La Cour de cassation casse l’arrêt d’appel et rappelle qu’en vertu des articles L. 4121-1, L. 4624-3 et L. 4624-6 du Code du travail :

  • l’employeur est tenu de prendre en considération les préconisations du médecin du travail ;

  • il ne peut s’en exonérer en prétendant ignorer les conditions de travail chez ses partenaires commerciaux ;

  • il lui appartient de vérifier que les conditions dans lesquelles il affecte son salarié permettent le respect des restrictions médicales.


En l’espèce, la Cour reproche aux juges du fond d’avoir constaté l'absence de transpalettes électriques dans plusieurs magasins de la tournée, tout en exonérant l’employeur de sa responsabilité. Elle souligne que cette négligence constitue bien un manquement à l’obligation de sécurité, ce qui justifie un réexamen de la demande de résiliation judiciaire et des indemnités.

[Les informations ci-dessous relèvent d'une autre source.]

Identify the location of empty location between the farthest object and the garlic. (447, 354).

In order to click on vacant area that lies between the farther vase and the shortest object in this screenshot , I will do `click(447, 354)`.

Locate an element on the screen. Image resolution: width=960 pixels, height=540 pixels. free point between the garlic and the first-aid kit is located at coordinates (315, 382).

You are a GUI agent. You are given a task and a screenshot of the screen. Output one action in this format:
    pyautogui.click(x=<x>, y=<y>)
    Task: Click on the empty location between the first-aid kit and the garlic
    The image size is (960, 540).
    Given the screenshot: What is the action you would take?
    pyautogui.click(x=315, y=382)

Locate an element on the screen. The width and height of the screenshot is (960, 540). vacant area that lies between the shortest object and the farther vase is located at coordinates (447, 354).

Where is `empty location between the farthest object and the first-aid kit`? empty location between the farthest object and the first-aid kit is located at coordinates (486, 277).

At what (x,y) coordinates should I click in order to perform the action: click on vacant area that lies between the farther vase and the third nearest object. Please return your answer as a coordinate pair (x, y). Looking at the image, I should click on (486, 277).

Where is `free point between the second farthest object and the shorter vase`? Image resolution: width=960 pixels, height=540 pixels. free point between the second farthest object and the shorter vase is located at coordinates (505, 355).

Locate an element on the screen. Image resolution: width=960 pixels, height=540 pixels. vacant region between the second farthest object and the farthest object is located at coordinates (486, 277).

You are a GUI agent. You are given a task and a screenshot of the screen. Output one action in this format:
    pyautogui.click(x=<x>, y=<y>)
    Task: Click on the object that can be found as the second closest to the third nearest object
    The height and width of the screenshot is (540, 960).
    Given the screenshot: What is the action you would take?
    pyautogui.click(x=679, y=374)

Le raisonnement de la Cour d’appel de Nîmes, fondé sur une inversion de la charge de la preuve — en exigeant du salarié qu’il alerte son employeur —, aurait conduit à fragiliser tous les travailleurs affectés sur des sites tiers, un cas pourtant très courant dans la logistique, la livraison ou le BTP.


Le médecin du travail ne délivre pas des recommandations pour la forme. Ses avis sont contraignants. L’article L. 4624-6 oblige l’employeur à prendre en compte ses préconisations, sauf à motiver par écrit les raisons pour lesquelles il ne le peut. L’absence de transpalettes électriques était donc une violation manifeste de ces obligations, d’autant plus que les protocoles de sécurité produits par le salarié démontraient la carence.


Cet arrêt, publié au Bulletin, a une portée symbolique et pratique majeure. Il réaffirme que l’obligation de sécurité de l’employeur ne dépend ni du bon vouloir de prestataires, ni d’une information hypothétique du salarié. Elle implique une démarche proactive de l’employeur pour garantir que le poste de travail, y compris en itinérance, respecte les consignes médicales.


Les employeurs doivent retenir cette leçon : la sécurité au travail ne souffre ni approximation ni renvoi de responsabilité. Et les représentants du personnel ont là une base solide pour rappeler, dans toutes les réunions du CSE, que le respect des préconisations du médecin du travail est un pilier du droit du travail.